The first step is to create a temporary file to store the formatted form data and assign the variable TMP to that file. This line, in particular, creates a temporary file with the process ID of the script appended (the $$ part), in order to create a unique filename and keep from overwriting any other temporary files that this script might be using at the same time.

#!/bin/sh TMP=/tmp/mailcensus.$$

Now, we'll append a simple heading to the file:

echo "Surrealist Census Results" >> $TMP echo "-------------------------" >> $TMP echo >> $TMP

Next, append the values of the theName and theSex fields to that same file, plus a subheading for the Contains portion. Note that the uncgi program appends the WWW_ to the beginning of each variable, as you learned in the previous chapter.

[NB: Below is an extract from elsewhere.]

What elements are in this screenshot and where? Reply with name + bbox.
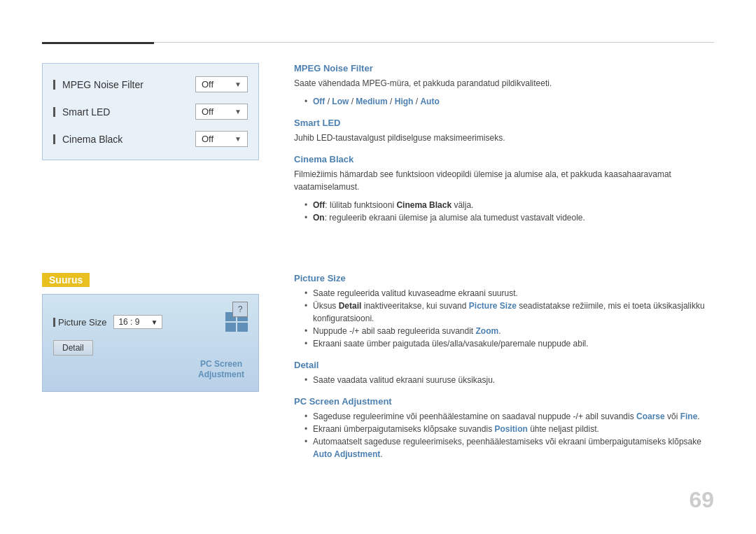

echo "Name: $WWW_theName" >> $TMP echo "Sex: $WWW_theSex" >> $TMP echo >> $TMP echo "Contains:" >> $TMP

The next section prints out the check boxes for the things that this person contains. Here, I test each check box variable and print only the ones that were checked, so the list in the temporary file will contain a subset of the total list (unless all the items were checked). You can choose to modify this script to print the list in a different form-for example, to include all the check box items with a YES or a NO after the name in order to indicate which ones were selected. Because it's up to you to deal with the form input as you see fit, you can choose how you want to present it.

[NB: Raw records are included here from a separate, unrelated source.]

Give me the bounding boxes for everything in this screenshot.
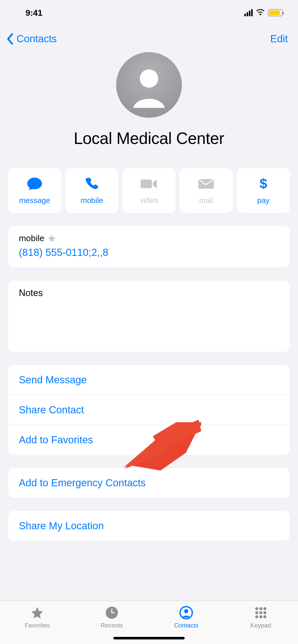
phone-card[interactable]: mobile (818) 555-0110;2,,8 [8, 226, 290, 267]
svg-point-15 [259, 607, 262, 610]
svg-text:$: $ [260, 177, 267, 191]
mail-button: mail [180, 168, 233, 213]
emergency-card: Add to Emergency Contacts [8, 468, 290, 498]
location-card: Share My Location [8, 511, 290, 541]
back-label: Contacts [17, 33, 57, 45]
svg-point-13 [184, 609, 188, 613]
action-buttons-row: message mobile video mail $ pay [0, 168, 298, 213]
tab-recents-label: Recents [101, 622, 123, 629]
star-icon [30, 606, 44, 620]
tab-recents[interactable]: Recents [75, 606, 149, 629]
status-bar: 9:41 [0, 0, 298, 25]
keypad-icon [254, 606, 267, 620]
back-button[interactable]: Contacts [6, 33, 57, 45]
svg-point-20 [255, 615, 258, 618]
phone-type-label: mobile [19, 233, 44, 243]
svg-point-17 [255, 611, 258, 614]
edit-button[interactable]: Edit [270, 33, 288, 45]
phone-icon [85, 176, 99, 192]
mail-icon [198, 176, 214, 192]
message-button[interactable]: message [8, 168, 61, 213]
nav-bar: Contacts Edit [0, 25, 298, 50]
share-location-button[interactable]: Share My Location [8, 511, 290, 541]
person-placeholder-icon [126, 62, 172, 108]
svg-point-14 [255, 607, 258, 610]
clock-icon [105, 606, 118, 620]
notes-label: Notes [19, 288, 279, 298]
home-indicator[interactable] [113, 637, 185, 639]
add-to-favorites-button[interactable]: Add to Favorites [8, 425, 290, 455]
share-contact-button[interactable]: Share Contact [8, 395, 290, 425]
call-button[interactable]: mobile [65, 168, 118, 213]
add-emergency-button[interactable]: Add to Emergency Contacts [8, 468, 290, 498]
contact-actions-card: Send Message Share Contact Add to Favori… [8, 365, 290, 455]
video-button: video [123, 168, 175, 213]
mail-label: mail [199, 196, 213, 205]
svg-point-19 [263, 611, 266, 614]
tab-favorites[interactable]: Favorites [0, 606, 75, 629]
cellular-signal-icon [244, 9, 253, 16]
svg-point-21 [259, 615, 262, 618]
tab-keypad[interactable]: Keypad [224, 606, 298, 629]
svg-point-18 [259, 611, 262, 614]
tab-contacts-label: Contacts [174, 622, 198, 629]
wifi-icon [256, 9, 265, 16]
contact-name: Local Medical Center [0, 129, 298, 148]
svg-point-0 [140, 69, 158, 88]
svg-rect-1 [141, 180, 152, 188]
svg-point-16 [263, 607, 266, 610]
pay-label: pay [257, 196, 269, 205]
video-label: video [140, 196, 158, 205]
tab-contacts[interactable]: Contacts [149, 606, 224, 629]
tab-favorites-label: Favorites [25, 622, 50, 629]
dollar-icon: $ [259, 176, 268, 192]
battery-icon [268, 9, 283, 16]
notes-card[interactable]: Notes [8, 281, 290, 352]
chevron-left-icon [6, 33, 13, 45]
message-label: message [19, 196, 50, 205]
contact-avatar[interactable] [116, 52, 182, 118]
phone-number[interactable]: (818) 555-0110;2,,8 [19, 247, 279, 258]
status-icons [244, 9, 283, 16]
star-icon [47, 234, 56, 243]
status-time: 9:41 [25, 8, 42, 18]
video-icon [140, 176, 158, 192]
send-message-button[interactable]: Send Message [8, 365, 290, 395]
message-icon [27, 176, 43, 192]
svg-point-22 [263, 615, 266, 618]
avatar-section [0, 52, 298, 118]
tab-keypad-label: Keypad [250, 622, 271, 629]
pay-button[interactable]: $ pay [237, 168, 290, 213]
call-label: mobile [80, 196, 103, 205]
person-circle-icon [179, 606, 193, 620]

For check boxes, the default value that is sent for a selected check box is "on". Here, we'll test each check box name variable for that value, as in this example:

if [ "$WWW_humor" = "on" ]; then echo " Vitreous Humor" >> $TMP fi if [ "$WWW_fish" = "on" ]; then echo " Fish" >> $TMP fi if [ "$WWW_glycol" = "on" ]; then echo " Propylene Glycol" >> $TMP fi

Because each test for each check box is essentially the same thing with a different name, I'll include only a couple of them here. If you really want the full script, visit the Web site
and download it from there.

Now that all the data has been collected and formatted, we'll mail it. This line mails the temporary file to the webmaster alias with the subject line Survey Results:

mail -s "Survey Results" webmaster < $TMP

Now remove the temporary file so that you don't have a lot of them cluttering your /tmp directory:

rm $TMP

You might think at this point that you're done, but you still have to return something to the browser so your reader knows everything went OK. Now let's output the standard header and a simple HTML page:

echo Content-type: text/html echo echo "<HTML><HEAD>" echo "<TITLE>The Surrealist Census: Thank You</TITLE>" echo "</HEAD><BODY>" echo "<H1>Thank you for voting!</H1>" echo "<P>Your votes in the Surrealist Census will be tallied and" echo "used for reasons wholly inappropriate to herding sheep.</P>" echo "</BODY></HTML>"

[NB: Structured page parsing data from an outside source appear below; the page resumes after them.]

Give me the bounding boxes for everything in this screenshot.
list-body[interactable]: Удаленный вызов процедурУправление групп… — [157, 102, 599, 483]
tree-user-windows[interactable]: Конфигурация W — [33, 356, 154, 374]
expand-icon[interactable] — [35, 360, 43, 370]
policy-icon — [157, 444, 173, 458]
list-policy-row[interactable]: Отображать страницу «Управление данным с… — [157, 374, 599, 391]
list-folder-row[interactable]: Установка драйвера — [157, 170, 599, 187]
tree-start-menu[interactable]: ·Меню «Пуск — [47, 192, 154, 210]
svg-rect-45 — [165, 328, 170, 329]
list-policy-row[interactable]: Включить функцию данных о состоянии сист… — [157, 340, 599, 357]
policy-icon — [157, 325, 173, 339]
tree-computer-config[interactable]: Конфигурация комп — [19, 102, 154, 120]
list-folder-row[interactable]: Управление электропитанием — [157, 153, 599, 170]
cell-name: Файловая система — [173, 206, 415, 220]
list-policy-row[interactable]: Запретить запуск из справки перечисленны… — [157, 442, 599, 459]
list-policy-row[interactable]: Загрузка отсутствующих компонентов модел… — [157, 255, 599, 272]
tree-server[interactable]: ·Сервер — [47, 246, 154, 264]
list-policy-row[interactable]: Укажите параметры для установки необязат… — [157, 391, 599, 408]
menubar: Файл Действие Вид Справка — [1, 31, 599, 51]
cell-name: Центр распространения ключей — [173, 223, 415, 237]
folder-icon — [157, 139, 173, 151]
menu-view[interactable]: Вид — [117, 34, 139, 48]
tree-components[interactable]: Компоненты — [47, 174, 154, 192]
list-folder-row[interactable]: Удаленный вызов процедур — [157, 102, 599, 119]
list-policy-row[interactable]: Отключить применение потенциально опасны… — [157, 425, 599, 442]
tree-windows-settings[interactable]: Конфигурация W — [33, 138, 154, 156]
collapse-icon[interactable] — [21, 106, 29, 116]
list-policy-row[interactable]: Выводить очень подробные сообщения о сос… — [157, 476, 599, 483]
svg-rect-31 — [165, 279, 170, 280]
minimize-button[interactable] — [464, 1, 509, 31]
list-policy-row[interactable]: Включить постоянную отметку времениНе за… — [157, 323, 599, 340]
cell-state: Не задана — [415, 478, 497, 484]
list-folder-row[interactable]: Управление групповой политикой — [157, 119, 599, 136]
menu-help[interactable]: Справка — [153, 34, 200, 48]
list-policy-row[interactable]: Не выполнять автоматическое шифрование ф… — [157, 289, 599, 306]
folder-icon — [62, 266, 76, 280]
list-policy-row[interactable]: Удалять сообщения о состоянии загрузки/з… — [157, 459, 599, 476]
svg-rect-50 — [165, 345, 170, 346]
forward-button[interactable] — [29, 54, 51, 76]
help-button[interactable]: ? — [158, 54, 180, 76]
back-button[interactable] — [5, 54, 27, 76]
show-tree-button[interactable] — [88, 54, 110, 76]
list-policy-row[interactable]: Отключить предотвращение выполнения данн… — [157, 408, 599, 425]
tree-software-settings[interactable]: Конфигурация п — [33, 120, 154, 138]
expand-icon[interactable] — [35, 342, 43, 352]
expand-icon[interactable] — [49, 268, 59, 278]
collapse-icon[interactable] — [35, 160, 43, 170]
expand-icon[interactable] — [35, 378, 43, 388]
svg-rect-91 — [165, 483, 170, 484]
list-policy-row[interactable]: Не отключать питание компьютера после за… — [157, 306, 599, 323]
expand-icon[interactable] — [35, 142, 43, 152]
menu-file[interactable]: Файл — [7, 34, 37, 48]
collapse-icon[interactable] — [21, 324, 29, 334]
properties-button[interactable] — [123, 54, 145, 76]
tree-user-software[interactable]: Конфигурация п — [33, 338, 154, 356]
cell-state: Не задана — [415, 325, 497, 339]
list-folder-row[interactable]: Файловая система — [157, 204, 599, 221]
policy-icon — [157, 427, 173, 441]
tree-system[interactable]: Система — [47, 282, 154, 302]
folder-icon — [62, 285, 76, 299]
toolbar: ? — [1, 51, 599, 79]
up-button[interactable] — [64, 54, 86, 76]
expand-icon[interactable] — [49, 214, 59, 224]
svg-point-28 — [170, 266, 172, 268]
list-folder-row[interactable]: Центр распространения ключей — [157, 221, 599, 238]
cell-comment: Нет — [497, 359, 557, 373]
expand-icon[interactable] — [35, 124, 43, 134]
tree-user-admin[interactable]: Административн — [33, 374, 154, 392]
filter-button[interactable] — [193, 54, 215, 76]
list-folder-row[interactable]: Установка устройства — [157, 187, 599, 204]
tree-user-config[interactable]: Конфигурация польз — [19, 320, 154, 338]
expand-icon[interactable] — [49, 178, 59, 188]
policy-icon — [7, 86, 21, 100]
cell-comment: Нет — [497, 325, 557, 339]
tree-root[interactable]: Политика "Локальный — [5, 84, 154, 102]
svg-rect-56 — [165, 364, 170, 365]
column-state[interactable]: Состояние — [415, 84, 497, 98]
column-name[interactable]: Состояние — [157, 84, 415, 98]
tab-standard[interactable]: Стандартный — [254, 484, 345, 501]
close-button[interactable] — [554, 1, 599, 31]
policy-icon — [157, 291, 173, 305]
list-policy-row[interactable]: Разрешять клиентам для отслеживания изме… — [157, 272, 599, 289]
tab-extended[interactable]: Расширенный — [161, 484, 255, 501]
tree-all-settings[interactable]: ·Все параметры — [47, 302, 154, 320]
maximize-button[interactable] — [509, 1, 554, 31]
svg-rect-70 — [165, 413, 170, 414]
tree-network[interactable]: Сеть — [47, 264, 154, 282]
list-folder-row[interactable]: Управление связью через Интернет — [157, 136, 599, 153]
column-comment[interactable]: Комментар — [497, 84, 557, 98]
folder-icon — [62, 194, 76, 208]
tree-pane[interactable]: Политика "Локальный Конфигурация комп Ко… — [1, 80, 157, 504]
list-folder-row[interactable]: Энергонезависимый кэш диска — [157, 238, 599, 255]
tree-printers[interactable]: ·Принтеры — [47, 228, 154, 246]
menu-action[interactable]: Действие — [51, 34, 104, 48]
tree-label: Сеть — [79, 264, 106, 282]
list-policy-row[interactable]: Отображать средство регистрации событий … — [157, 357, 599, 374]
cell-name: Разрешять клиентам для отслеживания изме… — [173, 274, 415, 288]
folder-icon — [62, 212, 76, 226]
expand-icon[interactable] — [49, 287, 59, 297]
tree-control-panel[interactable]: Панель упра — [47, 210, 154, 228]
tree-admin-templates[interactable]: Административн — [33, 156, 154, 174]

Save your file as mailcensus (remember, it was called this in the original HTML for the form?), install it in your cgi-bin directory, and make sure the file is executable. Then, you should be able to run it from the form.

Mail from Nobody?

If you download this script and use it on your own system, the first thing you'll probably notice is that the mail it sends you comes from the user Nobody. The first question you'll probably have is "How can I write my script so that the mail is sent from the actual user?"

The answer is that you can't. When the browser sends the data from the form to the server, it sends the name of the system the request came from (in the REMOTE_HOST environment variable). However, it doesn't send the name of the user that sent the form (REMOTE_USER is used for password-protected pages, which you'll learn about in Chapter 28, "Web Server Security and Access Control."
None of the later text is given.